DESCRIPTION OF THE TASK:
An exact transcription is needed of the lines below from the one with "Stelle den Modus möglichst auf" through the one with "er gerade steht un", with no other lines and no pictures.

EXCERPTED DATA:
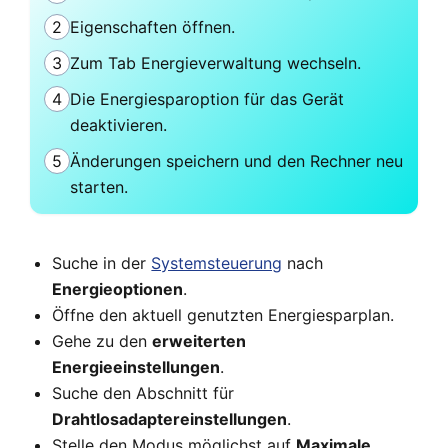
2
Eigenschaften öffnen.
3
Zum Tab Energieverwaltung wechseln.
4
Die Energiesparoption für das Gerät
deaktivieren.
5
Änderungen speichern und den Rechner neu
starten.
Suche in der
Systemsteuerung
nach
Energieoptionen
.
Öffne den aktuell genutzten Energiesparplan.
Gehe zu den
erweiterten
Energieeinstellungen
.
Suche den Abschnitt für
Drahtlosadaptereinstellungen
.
Stelle den Modus möglichst auf
Maximale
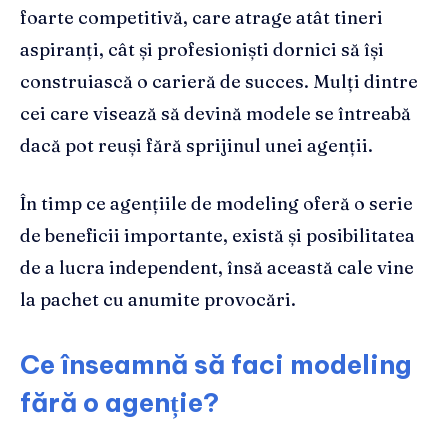
foarte competitivă, care atrage atât tineri
aspiranți, cât și profesioniști dornici să își
construiască o carieră de succes. Mulți dintre
cei care visează să devină modele se întreabă
dacă pot reuși fără sprijinul unei agenții.
În timp ce agențiile de modeling oferă o serie
de beneficii importante, există și posibilitatea
de a lucra independent, însă această cale vine
la pachet cu anumite provocări.
Ce înseamnă să faci modeling
fără o agenție?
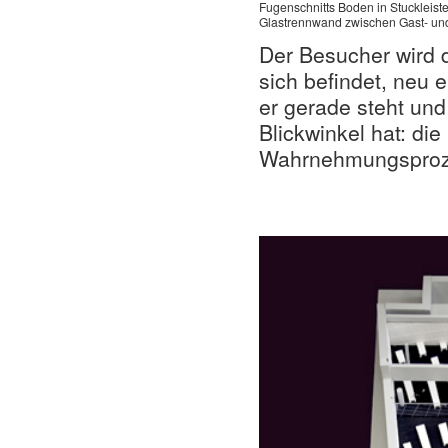
Fugenschnitts Boden in Stuckleist
Glastrennwand zwischen Gast- u
Der Besucher wird 
sich befindet, neu 
er gerade steht un
Blickwinkel hat: d
Wahrnehmungsproz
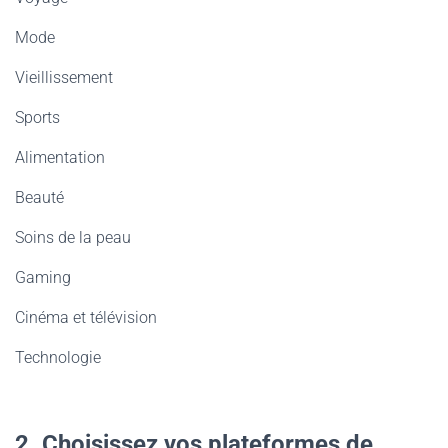
Mode
Vieillissement
Sports
Alimentation
Beauté
Soins de la peau
Gaming
Cinéma et télévision
Technologie
2. Choisissez vos plateformes de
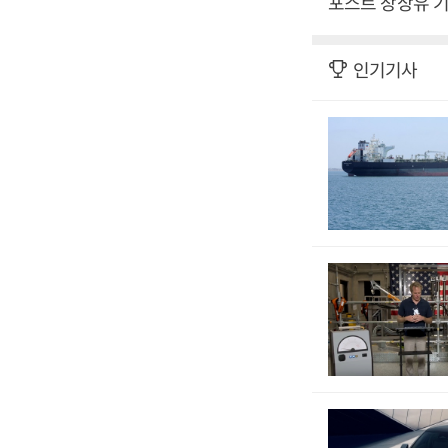
포스트 장상유 기
인기기사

PROBLEM SOLUTION:
Stelle den Modus möglichst auf
Maximale
foarte competitivă, care atrage atât tineri
aspiranți, cât și profesioniști dornici să își
construiască o carieră de succes. Mulți dintre
cei care visează să devină modele se întreabă
dacă pot reuși fără sprijinul unei agenții.
În timp ce agențiile de modeling oferă o serie
de beneficii importante, există și posibilitatea
de a lucra independent, însă această cale vine
la pachet cu anumite provocări.
Ce înseamnă să faci modeling
fără o agenție?
Fugenschnitts Boden in Stuckleist
Glastrennwand zwischen Gast- u
Der Besucher wird 
sich befindet, neu 
er gerade steht un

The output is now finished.